Logotherapy being his brainchild – a form of psychotherapy where existential analysis is applied to help others find meaning in their lives by dealing with emotional conflicts – Frankl believes that people should take charge of their own lives, in that he does not tell them what to do, but why.
“Everything can be taken from a man but one thing: the last of the human freedoms – to choose one’s attitude in any given set of circumstances, to choose one’s own way.”
Human beings are self-determining creatures, so we ought to ‘live as if we were already living for the second time and as if we had acted the first time as wrongly as we are about to act now’. This brings to mind the fact that our lives are finite and that our personal decisions bear much finality, thus spurring greater initiative and responsibility for our choices.
“Man does not simply exist but always decides what his existence will be, what he will become in the next moment … Man has both potentialities [good and bad] within himself; which one is actualised depends on decisions but not on conditions.”
Against the background of strong racist sentiments by the Nazis, Frankl believed that there were only two races – that of decent and indecent people:
“Both are found everywhere; they penetrate into all groups of society … in this sense, no group is of ‘pure race’ … Human kindness can be found in all groups, even those which as a whole it would be easy to condemn.”
In the same vein, the Germans in his day could not be condemned as a whole. Frankl refused to partake in collective blame as he believed each individual was unique, irreplaceable and responsible for his own acts and omissions, as “guilt can only be personal guilt”. Also worthy of note is the fact that in speeches he made after liberation, he mentioned that the harshest critics of the Nazis and the Holocaust were not those held in the concentration camps, but the younger generation or those who were comfortably overseas.

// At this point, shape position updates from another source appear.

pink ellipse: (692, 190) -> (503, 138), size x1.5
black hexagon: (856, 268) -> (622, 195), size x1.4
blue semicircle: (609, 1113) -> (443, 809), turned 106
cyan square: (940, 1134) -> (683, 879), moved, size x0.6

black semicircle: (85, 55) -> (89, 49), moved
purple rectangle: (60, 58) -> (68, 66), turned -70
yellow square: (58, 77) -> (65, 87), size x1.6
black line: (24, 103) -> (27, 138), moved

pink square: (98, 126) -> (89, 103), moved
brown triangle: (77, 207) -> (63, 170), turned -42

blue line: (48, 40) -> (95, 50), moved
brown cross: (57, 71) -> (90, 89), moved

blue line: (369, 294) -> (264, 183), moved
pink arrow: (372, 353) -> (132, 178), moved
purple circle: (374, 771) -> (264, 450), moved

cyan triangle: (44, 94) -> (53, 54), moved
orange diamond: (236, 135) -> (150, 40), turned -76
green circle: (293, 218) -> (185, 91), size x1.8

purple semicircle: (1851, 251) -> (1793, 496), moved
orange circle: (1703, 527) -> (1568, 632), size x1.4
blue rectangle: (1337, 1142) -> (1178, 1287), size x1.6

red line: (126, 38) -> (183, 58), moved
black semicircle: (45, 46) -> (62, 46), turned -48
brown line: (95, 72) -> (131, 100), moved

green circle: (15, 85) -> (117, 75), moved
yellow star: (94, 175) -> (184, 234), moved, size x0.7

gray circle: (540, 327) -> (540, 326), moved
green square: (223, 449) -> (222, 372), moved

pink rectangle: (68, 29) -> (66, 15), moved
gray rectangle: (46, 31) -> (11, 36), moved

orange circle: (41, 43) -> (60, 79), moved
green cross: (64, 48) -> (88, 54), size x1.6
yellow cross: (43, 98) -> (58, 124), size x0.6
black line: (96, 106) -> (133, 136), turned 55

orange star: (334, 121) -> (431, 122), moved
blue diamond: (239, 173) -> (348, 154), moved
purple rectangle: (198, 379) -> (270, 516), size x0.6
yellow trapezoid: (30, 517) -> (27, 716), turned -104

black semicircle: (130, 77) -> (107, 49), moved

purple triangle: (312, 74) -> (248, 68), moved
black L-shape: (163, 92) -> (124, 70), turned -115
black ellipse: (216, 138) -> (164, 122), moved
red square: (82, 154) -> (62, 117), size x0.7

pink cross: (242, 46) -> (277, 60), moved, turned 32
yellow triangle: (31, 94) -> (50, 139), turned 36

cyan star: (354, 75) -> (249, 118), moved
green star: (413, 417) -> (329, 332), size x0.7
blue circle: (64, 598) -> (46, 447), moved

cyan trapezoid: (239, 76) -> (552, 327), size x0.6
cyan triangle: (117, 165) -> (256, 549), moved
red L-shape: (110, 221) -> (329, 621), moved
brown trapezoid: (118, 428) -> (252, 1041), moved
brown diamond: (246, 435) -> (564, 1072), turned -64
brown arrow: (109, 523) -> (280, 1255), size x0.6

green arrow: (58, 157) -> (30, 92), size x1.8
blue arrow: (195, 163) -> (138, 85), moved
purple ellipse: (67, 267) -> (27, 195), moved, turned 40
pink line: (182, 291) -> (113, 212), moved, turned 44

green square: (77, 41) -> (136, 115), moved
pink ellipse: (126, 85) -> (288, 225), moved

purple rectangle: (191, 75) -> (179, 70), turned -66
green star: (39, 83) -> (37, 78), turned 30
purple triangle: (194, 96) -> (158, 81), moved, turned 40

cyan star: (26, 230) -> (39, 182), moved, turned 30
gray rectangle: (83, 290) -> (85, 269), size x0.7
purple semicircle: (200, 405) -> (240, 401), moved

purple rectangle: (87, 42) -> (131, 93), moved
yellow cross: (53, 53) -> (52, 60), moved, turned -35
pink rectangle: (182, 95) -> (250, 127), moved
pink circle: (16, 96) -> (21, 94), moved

This may appear strange to most of us looking from the outside, but his occasional encounters with kind – and even life-saving – camp guards whom he described with warm recollection are a sound basis for his stance against collective guilt and condemnation.
Man’s Search for Meaning may be a brief read, but certainly speaks to each and every individual as a rich source of wisdom and encouragement: to look beyond ourselves, and that by helping others find meaning in their lives, we might in turn derive some meaning from our own.